- **TASK STATEMENT**
An exact, complete copy of the data that follows is needed.

******

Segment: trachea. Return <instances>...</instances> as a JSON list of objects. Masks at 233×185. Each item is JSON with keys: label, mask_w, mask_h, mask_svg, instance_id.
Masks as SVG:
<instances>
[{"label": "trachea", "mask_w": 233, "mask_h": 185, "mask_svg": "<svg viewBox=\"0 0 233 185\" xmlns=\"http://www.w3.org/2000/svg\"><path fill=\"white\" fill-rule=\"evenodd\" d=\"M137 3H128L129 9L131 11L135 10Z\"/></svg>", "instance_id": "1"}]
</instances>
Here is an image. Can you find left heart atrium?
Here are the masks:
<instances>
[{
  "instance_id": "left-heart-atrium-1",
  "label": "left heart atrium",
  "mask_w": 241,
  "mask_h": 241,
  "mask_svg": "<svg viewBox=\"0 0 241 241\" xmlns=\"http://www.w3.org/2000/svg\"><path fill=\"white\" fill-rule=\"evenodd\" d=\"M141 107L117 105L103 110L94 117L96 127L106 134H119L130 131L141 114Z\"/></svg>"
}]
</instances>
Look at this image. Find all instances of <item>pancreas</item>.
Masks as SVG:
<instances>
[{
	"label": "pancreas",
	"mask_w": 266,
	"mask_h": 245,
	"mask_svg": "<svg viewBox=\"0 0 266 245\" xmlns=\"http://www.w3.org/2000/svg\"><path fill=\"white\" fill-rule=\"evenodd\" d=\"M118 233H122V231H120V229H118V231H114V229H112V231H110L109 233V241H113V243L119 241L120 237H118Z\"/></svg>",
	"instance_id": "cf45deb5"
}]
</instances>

******

- **EXERCISE ANSWER**
Segment: trachea. Return <instances>...</instances> as a JSON list of objects. Masks at 233×185. Each item is JSON with keys: label, mask_w, mask_h, mask_svg, instance_id.
Masks as SVG:
<instances>
[{"label": "trachea", "mask_w": 233, "mask_h": 185, "mask_svg": "<svg viewBox=\"0 0 233 185\" xmlns=\"http://www.w3.org/2000/svg\"><path fill=\"white\" fill-rule=\"evenodd\" d=\"M137 3H128L129 9L131 11L135 10Z\"/></svg>", "instance_id": "1"}]
</instances>
Here is an image. Can you find left heart atrium?
Here are the masks:
<instances>
[{
  "instance_id": "left-heart-atrium-1",
  "label": "left heart atrium",
  "mask_w": 241,
  "mask_h": 241,
  "mask_svg": "<svg viewBox=\"0 0 241 241\" xmlns=\"http://www.w3.org/2000/svg\"><path fill=\"white\" fill-rule=\"evenodd\" d=\"M141 107L117 105L103 110L94 117L96 127L106 134H119L130 131L141 114Z\"/></svg>"
}]
</instances>
Look at this image. Find all instances of <item>pancreas</item>.
Masks as SVG:
<instances>
[{
	"label": "pancreas",
	"mask_w": 266,
	"mask_h": 245,
	"mask_svg": "<svg viewBox=\"0 0 266 245\" xmlns=\"http://www.w3.org/2000/svg\"><path fill=\"white\" fill-rule=\"evenodd\" d=\"M118 233H122V231H120V229H118V231H114V229H112V231H110L109 233V241H113V243L119 241L120 237H118Z\"/></svg>",
	"instance_id": "cf45deb5"
}]
</instances>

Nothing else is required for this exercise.